In my belief, this comes from the mistaken view that the scientific community need to agree on a single world view for a theory to have a solid grounding. After all, most people’s education of science is of established principles in a school textbook, which are then examined in
a situation where there is usually a single correct answer. This, in turn, leaves those outside of the community to see even a small division of belief on controversial theories as evidence that the leading explanation does not hold up to scrutiny.
Of course, this isn’t true: those in academia are constantly debating and modifying their ideas over time as new evidence comes to light, and those who hold minority viewpoints are valued for their opinion, but only when they can provide evidence for their stance, not for their ability to sign a petition.
The body of science is like a branching tree of concepts and theories: those at the trunk of the tree are concepts for which there is little debate, such as the existence of gravity or that the world is round, while the periphery of the tree is where the research happens, where new ideas develop and grow or die, and as the evidence gets stronger so the branch thickens.
In contrast, issues are presented to the public as if they are black or white.

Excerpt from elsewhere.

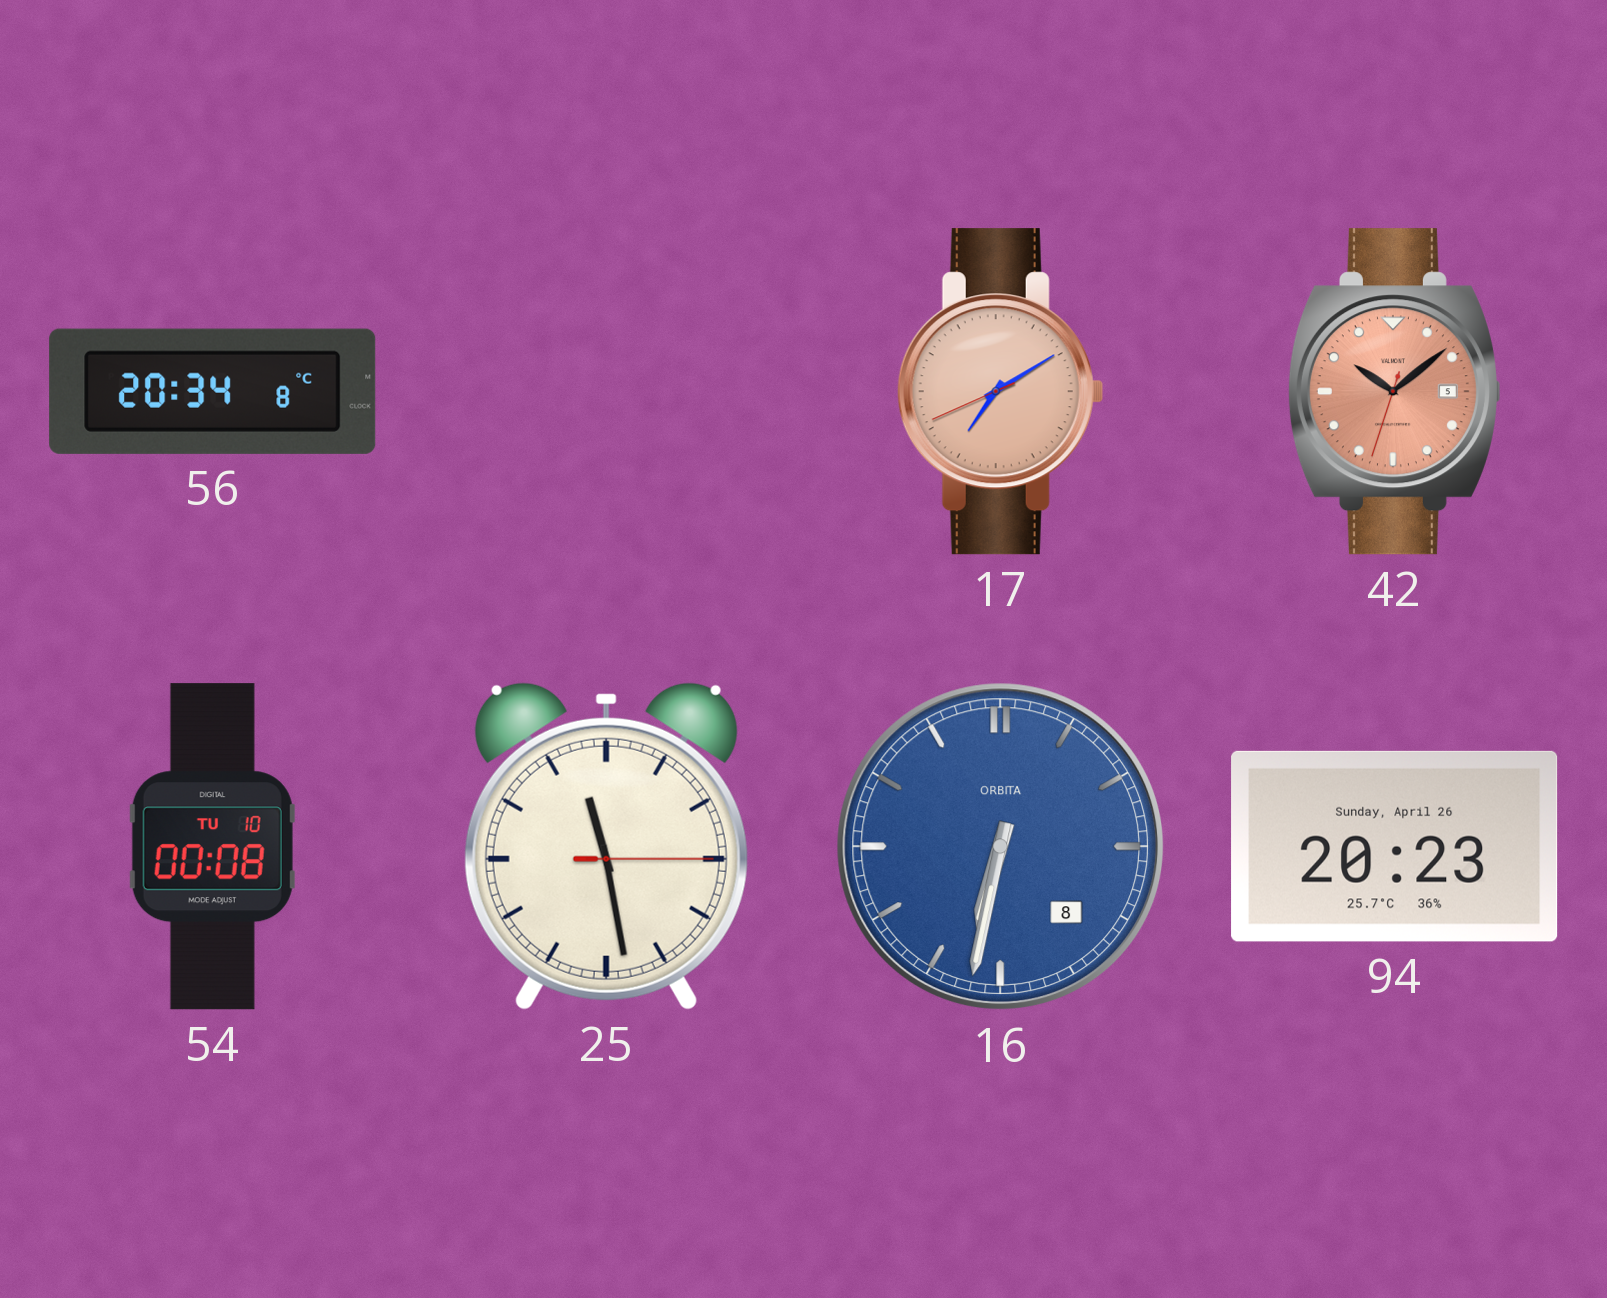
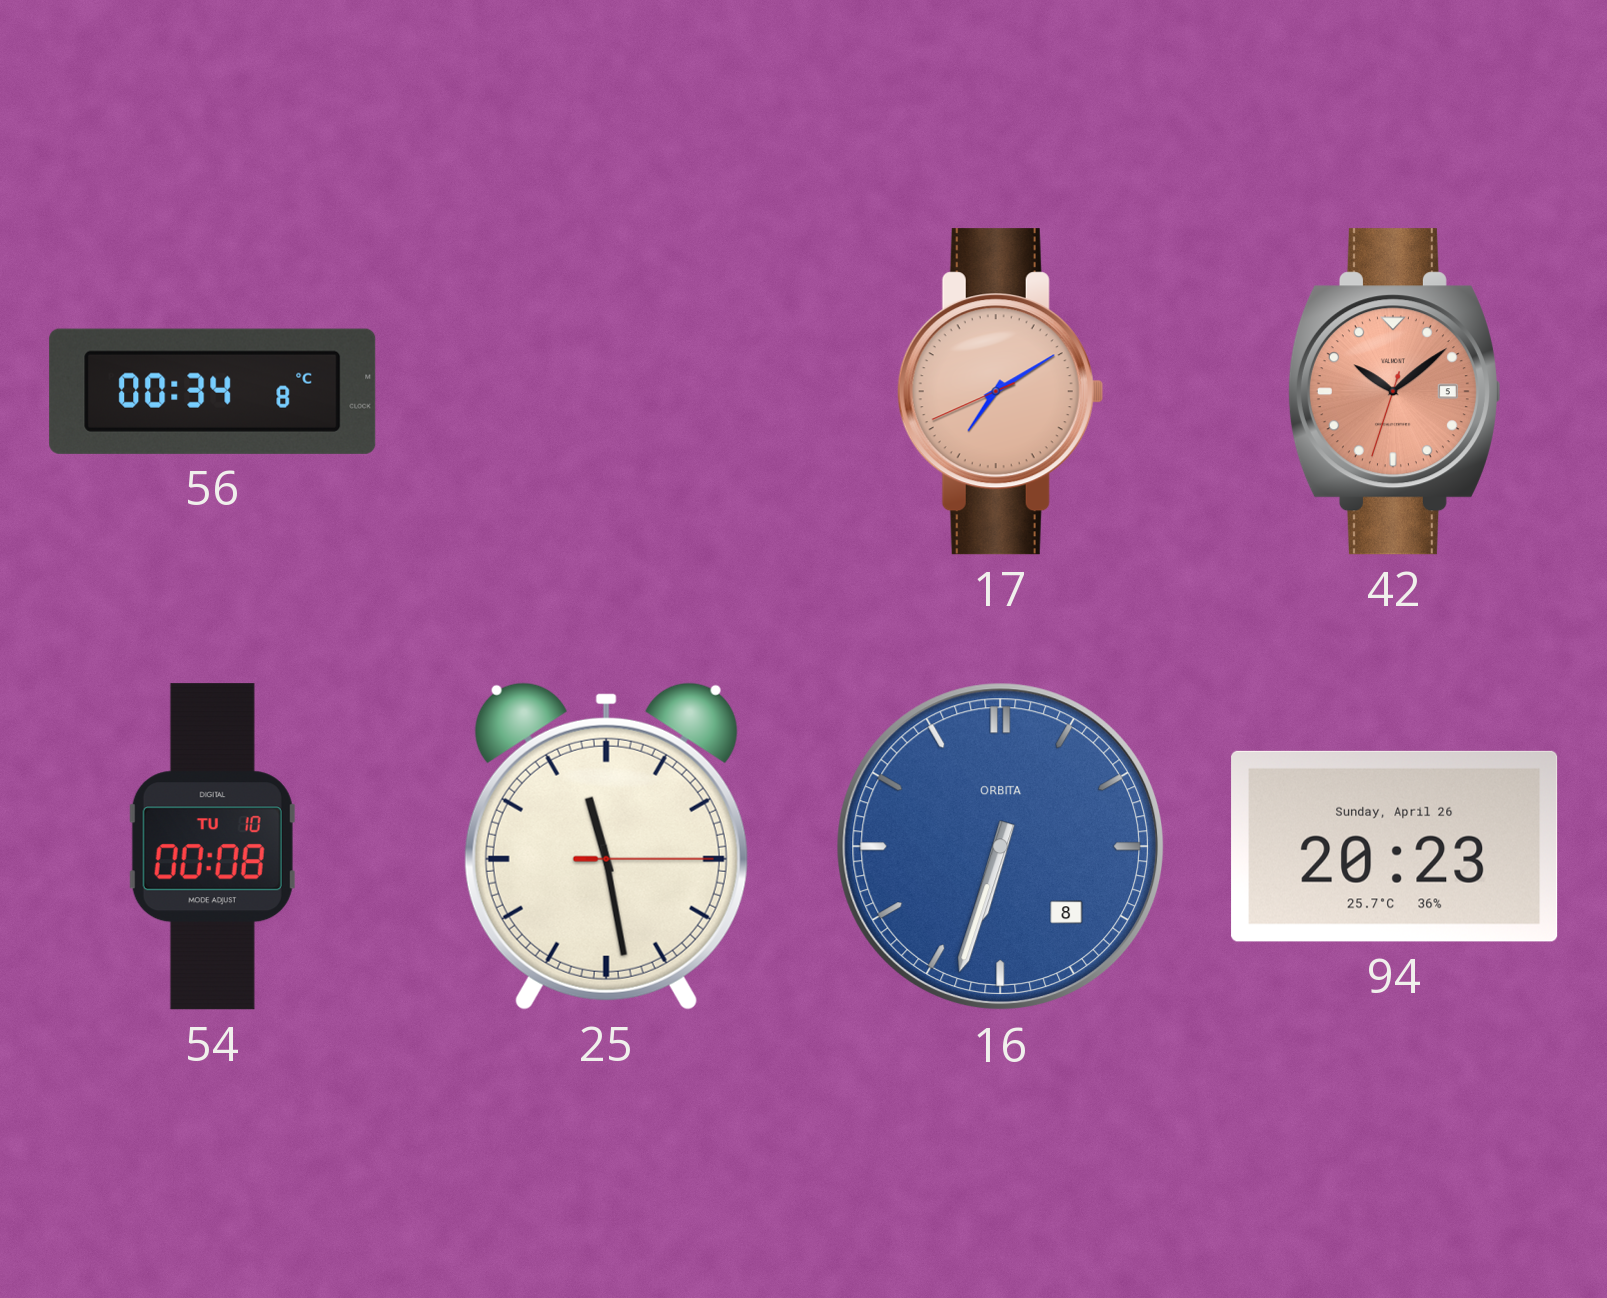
56: 20:34 -> 00:34
16: 6:32 -> 6:33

Headlines often read as if scientists have proved or disproved a whole subject in a single study. In reality, topics are sets of theories that evolve over time with the advancement of knowledge. The important thing to understand, though, is that the core of the research is generally a constant; it’s the fine details that keep developing and moving forward.
Of course, sometimes, a result will shatter preconceived ideas, but this is incredibly uncommon. When it does happen, it is also normally the result that will define an individual’s career, not something to be covered up. For example, Einstein’s Theory of Special Relativity eventually superseded the concept of the luminiferous aether.

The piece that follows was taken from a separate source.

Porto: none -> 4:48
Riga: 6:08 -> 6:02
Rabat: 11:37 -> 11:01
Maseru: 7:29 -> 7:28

If we want people to respect the scientific community and understand its own confidence in its output, we have to also accept that it’s not the individual scientists or skeptics who hold weight. We need to tear down the ivory towers of the past and remove the walls dividing the public and academia. Journals need to be open, and in complex cases, such as the evidence for climate change, we need to provide the skills and tools that people need to discover the answers for themselves. If we ask them to to accept our viewpoints just because we are the experts, we have already lost. We would be no different than anyone who stands on a pedestal and proclaims the truth.
Climate change is a massively complex topic and it is often assumed that dissemination of the body of evidence is beyond the understanding of the public. Professor Andy Parker, who is leading the ATLAS project in Cambridge, recently stated “[We should] give the public a bit more credit, they may not have the mathematical training, but they have the desire, interest and logic to understand”. If Andy believes he can explain the theories behind something as complex and abstract as subatomic particle physics to a lay audience, we should take note.
Scientific inquiry will not always provide the right answers first but, unlike other methods, it will eventually get there even if it has to admit its mistakes. There is plenty that we don’t know yet, but what we do know is that, given the same resources, tools and time, there is no reason for the public to disagree with the established consensus.